According to Anthony Capizzi, his desire to become a judge originated from the enjoyment he experienced while working with families as a juvenile and family law attorney. He wanted to make a greater impact on the youth he represented during his years in private practice.
“I felt there were injustices I wanted to correct,” Capizzi said. “[Being a judge allows me to] make a difference in a much broader way.”
Now, after more than 12 years behind the bench in Ohio’s Montgomery County Juvenile Court, his efforts to make a difference in families and youth in the state’s juvenile delinquency system have been recognized.
Last month, the National Council of Juvenile and Family Court Judges (NCJFCJ) elected Capizzi as its 2017-2018 president.
During his time as a judge, Capizzi has worked to reform juvenile courts by implementing initiatives that encourage alternatives to the use of detention, focusing on the importance of community engagement and advocating for the humane treatment of youth in detention.
The NCJFCJ is an organization that represents judges who work in delinquency and dependency courts and seeks to improve the effectiveness of the nation’s juvenile courts by providing resources and training to stakeholders in the justice system.
As president-elect for the NCJFCJ, his three main focuses are to enhance the training of judges, to experiment with types of technology that can aid in training judges and helping families, and to strengthen trust between communities and judges across the country.
Capizzi began his career as a judge in 2005 for Montgomery County’s juvenile court. From the start, he focused on creating programs offering alternatives to detention. Capizzi’s programs provide a way for youth to obtain counseling and develop life-skills while addressing their individual needs.
Capizzi is most proud of his role in advocating against the indiscriminate use of shackling on youth in Ohio’s juvenile courts.
Shackling can be defined as handcuffs, waist chains, ankle restraints, zip ties or other restraints that are designed to impede movement or control behavior, according to the NCJFCJ.
Capizzi said that the use of these restraints causes more than just physical discomfort.
“Cuffs are emotionally traumatic,” he said.
For the last five years, Capizzi, along with others, has led efforts to change shackling laws. These efforts proved successful when Ohio adopted the Local Child Restraint Rule in 2016, which restricts automatic shackling of juveniles unless under necessary conditions.
Among Capizzi’s other successes in the NCJFCJ is implementing the Annie E. Casey Foundation’s Juvenile Detention Alternative Initiative (JDAI) in five of Ohio’s most populous counties. JDAI offers several strategies to help jurisdiction avoid the use of detention when possible.
The number of youth held in detention in Ohio has dropped by 74 percent in recent years, from roughly 160 kids in detention on any given day in 2010 to approximately 30 kids in detention in 2017.
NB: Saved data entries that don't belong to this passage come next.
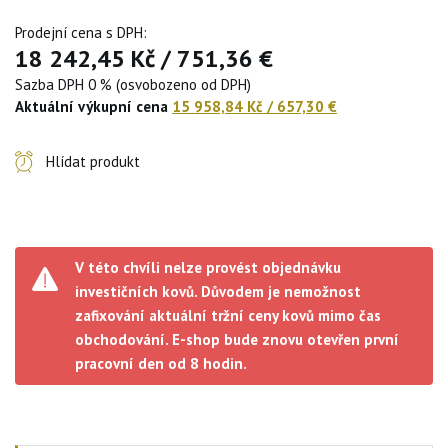
Prodejní cena s DPH:
18 242,45 Kč
/
751,36 €
Sazba DPH 0 % (osvobozeno od DPH)
Aktuální výkupní cena
15 958,84 Kč
/
657,30 €
Hlídat produkt
V této chvíli nelze provést objednávku
investičních kovů. Důvodem je nemožnost
zafixování aktuální tržní ceny kovů mimo čas
obchodování. E-shop bude znovu otevřen první
pracovní den od 8 hodin.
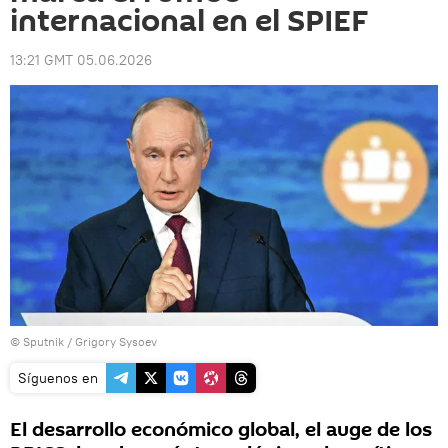
internacional en el SPIEF
13:21 GMT 05.06.2026
© Sputnik / Grigory Sysoev
Síguenos en
El desarrollo económico global, el auge de los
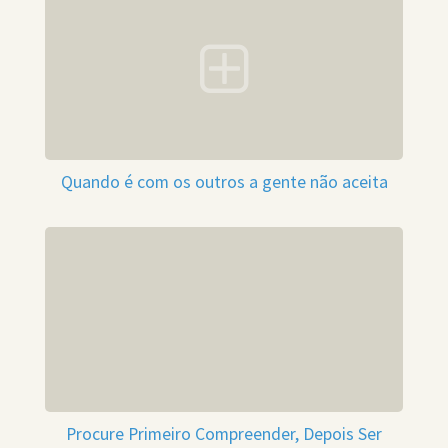
Quando é com os outros a gente não aceita
Procure Primeiro Compreender, Depois Ser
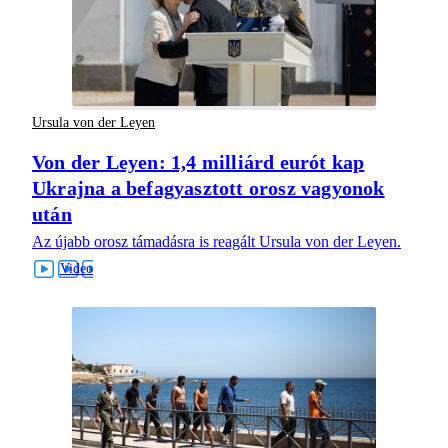
Ursula von der Leyen
Von der Leyen: 1,4 milliárd eurót kap
Ukrajna a befagyasztott orosz vagyonok
után
Az újabb orosz támadásra is reagált Ursula von der Leyen.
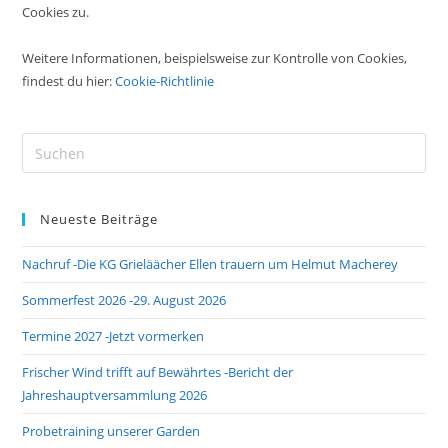
Cookies zu.
Weitere Informationen, beispielsweise zur Kontrolle von Cookies,
findest du hier:
Cookie-Richtlinie
Pre
Es
to
Neueste Beiträge
clo
the
Nachruf -Die KG Grieläächer Ellen trauern um Helmut Macherey
sea
pan
Sommerfest 2026 -29. August 2026
Termine 2027 -Jetzt vormerken
Frischer Wind trifft auf Bewährtes -Bericht der
Jahreshauptversammlung 2026
Probetraining unserer Garden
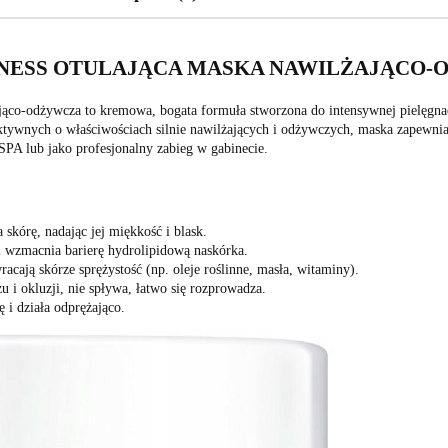
ESS OTULAJĄCA MASKA NAWILŻAJĄCO-O
jąco-odżywcza to kremowa, bogata formuła stworzona do intensywnej pielęgnacj
ktywnych o właściwościach silnie nawilżających i odżywczych, maska zapewnia
SPA lub jako profesjonalny zabieg w gabinecie.
 skórę, nadając jej miękkość i blask.
i wzmacnia barierę hydrolipidową naskórka.
acają skórze sprężystość (np. oleje roślinne, masła, witaminy).
u i okluzji, nie spływa, łatwo się rozprowadza.
 i działa odprężająco.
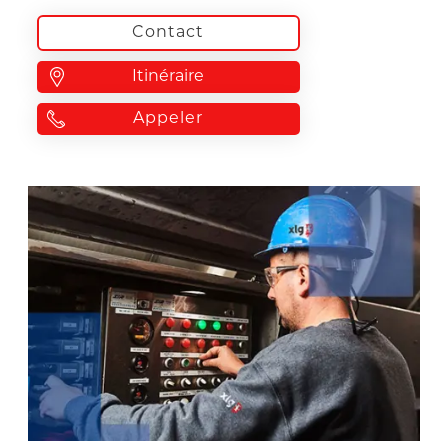
Contact
Itinéraire
Appeler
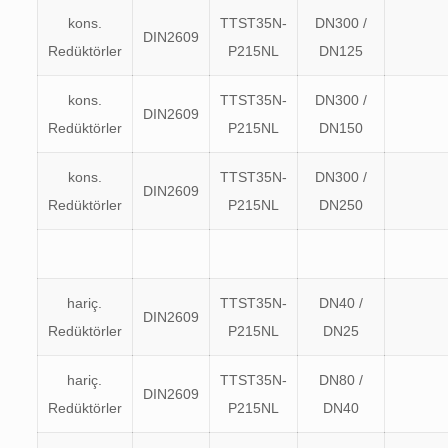
kons.
TTST35N-
DN300 /
DIN2609
Redüktörler
P215NL
DN125
kons.
TTST35N-
DN300 /
DIN2609
Redüktörler
P215NL
DN150
kons.
TTST35N-
DN300 /
DIN2609
Redüktörler
P215NL
DN250
hariç.
TTST35N-
DN40 /
DIN2609
Redüktörler
P215NL
DN25
hariç.
TTST35N-
DN80 /
DIN2609
Redüktörler
P215NL
DN40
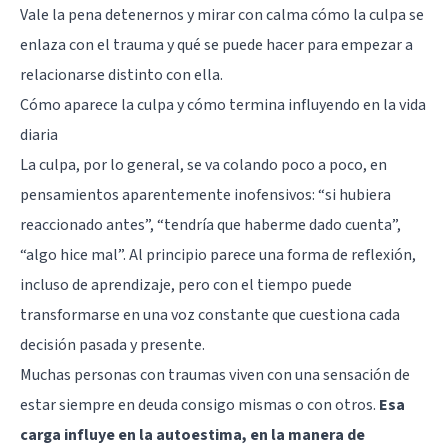
Vale la pena detenernos y mirar con calma cómo la culpa se
enlaza con el trauma y qué se puede hacer para empezar a
relacionarse distinto con ella.
Cómo aparece la culpa y cómo termina influyendo en la vida
diaria
La culpa, por lo general, se va colando poco a poco, en
pensamientos aparentemente inofensivos: “si hubiera
reaccionado antes”, “tendría que haberme dado cuenta”,
“algo hice mal”. Al principio parece una forma de reflexión,
incluso de aprendizaje, pero con el tiempo puede
transformarse en una voz constante que cuestiona cada
decisión pasada y presente.
Muchas personas con traumas viven con una sensación de
estar siempre en deuda consigo mismas o con otros.
Esa
carga influye en la autoestima, en la manera de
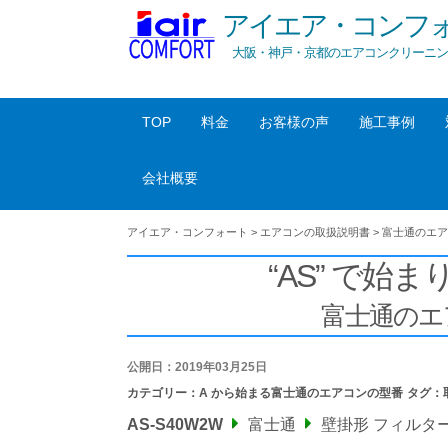
アイエア・コンフ
大阪・神戸・京都のエアコンクリーニン
TOP
料金
お客様の声
施工事例
会社概要
アイエア・コンフォート
>
エアコンの取扱説明書
>
富士通のエア
“AS” で始ま
富士通のエ
公開日：2019年03月25日
カテゴリー：
A から始まる富士通のエアコンの型番
タグ：
AS-S40W2W
富士通
壁掛形 フィルタ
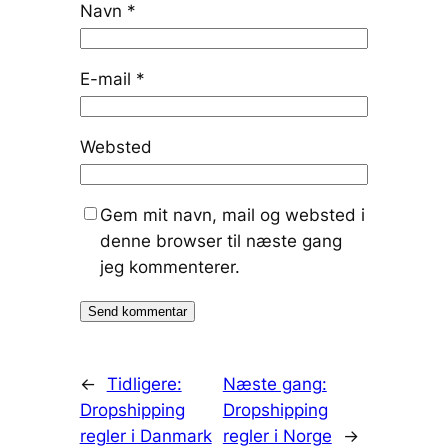
Navn
*
E-mail
*
Websted
Gem mit navn, mail og websted i
denne browser til næste gang
jeg kommenterer.
←
Tidligere:
Næste gang:
Dropshipping
Dropshipping
regler i Danmark
regler i Norge
→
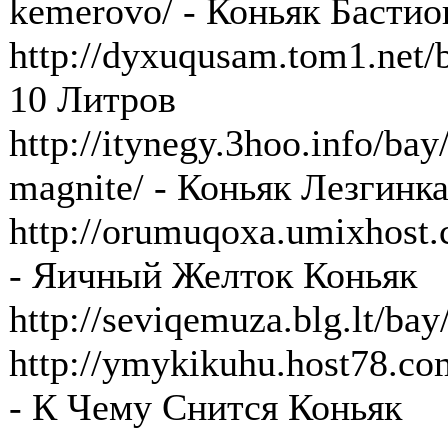
kemerovo/ - Коньяк Басти
http://dyxuqusam.tom1.net/
10 Литров
http://itynegy.3hoo.info/ba
magnite/ - Коньяк Лезгинк
http://orumuqoxa.umixhost.
- Яичный Желток Коньяк
http://seviqemuza.blg.lt/ba
http://ymykikuhu.host78.co
- К Чему Снится Коньяк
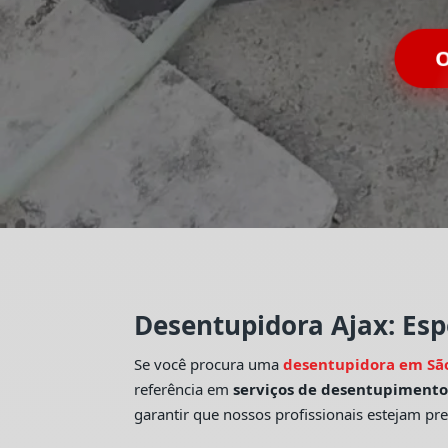
O
Desentupidora Ajax: Esp
Se você procura uma
desentupidora em Sã
referência em
serviços de desentupiment
garantir que nossos profissionais estejam pr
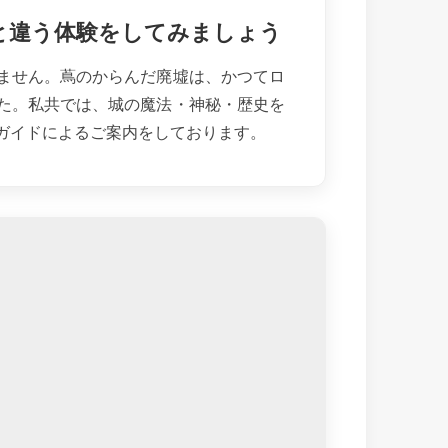
と違う体験をしてみましょう
ません。蔦のからんだ廃墟は、かつてロ
た。私共では、城の魔法・神秘・歴史を
ガイドによるご案内をしております。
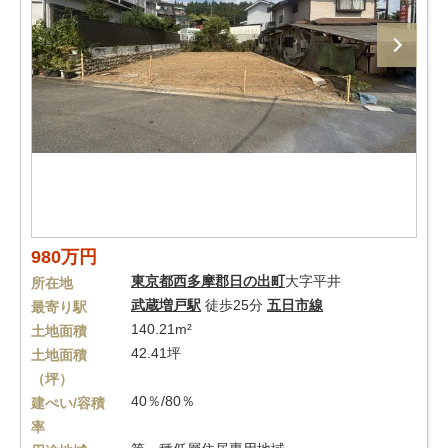
980万円
東京都
西多摩郡日の出町
大字平井
所在地
武蔵増戸駅
徒歩25分
五日市線
最寄り駅
140.21m²
土地面積
42.41坪
土地面積
（坪）
40％/80％
建ぺい/容積
率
Another of Capizzi’s initiatives, the Evening Reporting Center (ERC), seeks to reduce youth recidivism by providing life-skill coaching and counseling during hours in which youth are most likely to commit crimes. The initiative relies on a strong partnership with Dayton’s Mt. Enon Baptist Church, which assists with ERC programming by providing facilities and food for youth.
Capizzi believes courts need to do a better job of reaching out to communities through faith-based organizations.
“You can’t separate church and state in dealing with children, [and] the religious community can help,” Capizzi said.
Capizzi said he now meets regularly with different religious and ethnic communities and encourages churches to visit juvenile detention centers.
Capizzi believes one of the most important things judges can do is to engage with the communities they serve beyond just the courtroom.
“Juvenile [court] judges need to get off the bench and into the communities,” Capizzi said. “Judges need to educate the community in many ways and [they] can’t do it in the courtroom.”